Goal: Classify political speeches as Democratic or Republican
Jose Miguel Montoro - [email protected]
This project investigates how to train ML/deep learning models so that they're able to classify political speeches into Democratic or Republican. The training data are labeled, historical political speeches by Democratic or Republican politicians, scraped from around the web. So far, several word vector representation models have been implemented: ngrams (Bag of Words) using scikit-learn CountVectorizer, TD-IDF with scikit-learn, SpaCy word vectors, FastText word vectors. Various ML classification models have been applied as well (Logistic Regression, Naive Bayes, Support Vector Machines, Random Forest) as well as neural networks (multi-layer perceptron, convolutional neural network). The ML model with best results is SVM with TD-IDF. The MLP approach also performed very well with TD-IDF.

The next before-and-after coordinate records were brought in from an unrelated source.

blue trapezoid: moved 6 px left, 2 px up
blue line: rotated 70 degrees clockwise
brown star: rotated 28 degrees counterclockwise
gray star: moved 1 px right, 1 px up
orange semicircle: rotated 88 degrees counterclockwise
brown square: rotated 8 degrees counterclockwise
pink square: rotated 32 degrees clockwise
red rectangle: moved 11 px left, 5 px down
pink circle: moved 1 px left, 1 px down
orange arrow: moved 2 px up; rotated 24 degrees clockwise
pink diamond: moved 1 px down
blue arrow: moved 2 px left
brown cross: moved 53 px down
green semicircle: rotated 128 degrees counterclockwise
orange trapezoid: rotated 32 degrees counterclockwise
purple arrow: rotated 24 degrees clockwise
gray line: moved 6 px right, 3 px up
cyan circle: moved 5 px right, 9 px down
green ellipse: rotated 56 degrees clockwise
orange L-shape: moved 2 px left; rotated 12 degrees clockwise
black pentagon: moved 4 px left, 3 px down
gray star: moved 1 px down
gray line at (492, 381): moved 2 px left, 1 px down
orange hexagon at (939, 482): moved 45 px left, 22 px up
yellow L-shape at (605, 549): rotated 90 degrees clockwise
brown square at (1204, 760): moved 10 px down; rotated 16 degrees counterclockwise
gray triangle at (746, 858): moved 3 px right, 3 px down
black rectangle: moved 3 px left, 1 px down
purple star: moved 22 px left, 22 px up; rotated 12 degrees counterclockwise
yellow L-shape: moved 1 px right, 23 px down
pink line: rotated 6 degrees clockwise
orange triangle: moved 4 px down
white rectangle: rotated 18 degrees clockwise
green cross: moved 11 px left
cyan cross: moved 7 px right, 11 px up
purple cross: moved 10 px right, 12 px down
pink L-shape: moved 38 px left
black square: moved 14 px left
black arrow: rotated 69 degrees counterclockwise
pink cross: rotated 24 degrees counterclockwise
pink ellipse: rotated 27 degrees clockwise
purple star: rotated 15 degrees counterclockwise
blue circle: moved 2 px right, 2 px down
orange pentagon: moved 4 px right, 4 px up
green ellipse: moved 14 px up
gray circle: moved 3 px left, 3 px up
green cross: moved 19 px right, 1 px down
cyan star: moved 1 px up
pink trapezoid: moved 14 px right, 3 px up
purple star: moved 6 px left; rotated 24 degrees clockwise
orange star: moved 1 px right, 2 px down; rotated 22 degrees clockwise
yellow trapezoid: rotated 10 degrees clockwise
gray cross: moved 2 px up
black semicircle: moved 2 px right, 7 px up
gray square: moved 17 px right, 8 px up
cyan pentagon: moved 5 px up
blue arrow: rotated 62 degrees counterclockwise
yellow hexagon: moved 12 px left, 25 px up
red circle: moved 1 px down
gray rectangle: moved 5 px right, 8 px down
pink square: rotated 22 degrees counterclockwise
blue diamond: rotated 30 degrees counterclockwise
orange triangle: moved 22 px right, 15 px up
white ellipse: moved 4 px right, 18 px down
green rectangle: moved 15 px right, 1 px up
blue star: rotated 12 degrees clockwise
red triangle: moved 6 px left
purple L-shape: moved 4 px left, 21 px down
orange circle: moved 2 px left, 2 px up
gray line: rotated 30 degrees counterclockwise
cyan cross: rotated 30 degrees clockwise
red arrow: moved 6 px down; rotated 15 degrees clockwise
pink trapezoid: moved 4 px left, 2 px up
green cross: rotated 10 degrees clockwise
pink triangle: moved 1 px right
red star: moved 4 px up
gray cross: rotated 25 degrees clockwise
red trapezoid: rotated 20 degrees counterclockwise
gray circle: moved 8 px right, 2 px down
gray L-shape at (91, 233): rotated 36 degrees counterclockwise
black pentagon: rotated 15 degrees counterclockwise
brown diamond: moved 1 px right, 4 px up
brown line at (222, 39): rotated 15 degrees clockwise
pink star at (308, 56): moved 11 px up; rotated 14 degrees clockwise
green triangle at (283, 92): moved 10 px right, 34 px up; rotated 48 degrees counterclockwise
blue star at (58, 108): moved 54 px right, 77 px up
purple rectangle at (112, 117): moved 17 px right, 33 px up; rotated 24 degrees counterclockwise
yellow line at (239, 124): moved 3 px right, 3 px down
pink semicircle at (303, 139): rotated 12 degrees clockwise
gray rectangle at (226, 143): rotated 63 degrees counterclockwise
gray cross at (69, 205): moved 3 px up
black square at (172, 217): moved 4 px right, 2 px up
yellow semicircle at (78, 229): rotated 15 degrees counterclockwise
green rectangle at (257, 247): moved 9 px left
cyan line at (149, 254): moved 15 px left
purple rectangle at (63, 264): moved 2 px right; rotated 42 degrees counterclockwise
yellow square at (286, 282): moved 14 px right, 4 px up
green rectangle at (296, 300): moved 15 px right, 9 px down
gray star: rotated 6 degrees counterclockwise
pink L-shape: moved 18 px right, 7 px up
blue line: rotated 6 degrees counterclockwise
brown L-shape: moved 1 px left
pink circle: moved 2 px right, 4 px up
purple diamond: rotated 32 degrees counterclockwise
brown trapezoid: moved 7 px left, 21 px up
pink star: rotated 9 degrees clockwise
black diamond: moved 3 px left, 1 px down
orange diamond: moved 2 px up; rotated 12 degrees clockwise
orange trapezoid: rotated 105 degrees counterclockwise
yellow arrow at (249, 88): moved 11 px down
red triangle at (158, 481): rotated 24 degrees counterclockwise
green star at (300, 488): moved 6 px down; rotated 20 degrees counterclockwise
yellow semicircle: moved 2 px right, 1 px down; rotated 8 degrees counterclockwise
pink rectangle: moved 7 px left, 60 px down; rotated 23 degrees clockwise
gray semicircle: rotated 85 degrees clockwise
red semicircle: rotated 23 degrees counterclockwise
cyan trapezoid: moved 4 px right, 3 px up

All temporary files are in the data
folder. Some python modules are in the helpers
folder, they include utilities to help process the data and build and evaluate the models. All the code to extract the data, EDA, preprocess text and build and evaluate models is in the notebooks
folder.
These are the steps that were followed to complete the project. Each step corresponds to one notebook.
- a) Web Scraping from https://millercenter.org/
- b) Web Scraping from https://www.americanrhetoric.com/
- Text Pre-Processing
- Exploratory Data Analysis
- Vectorization and Classification Models
- Neural Networks
- Deep Learning models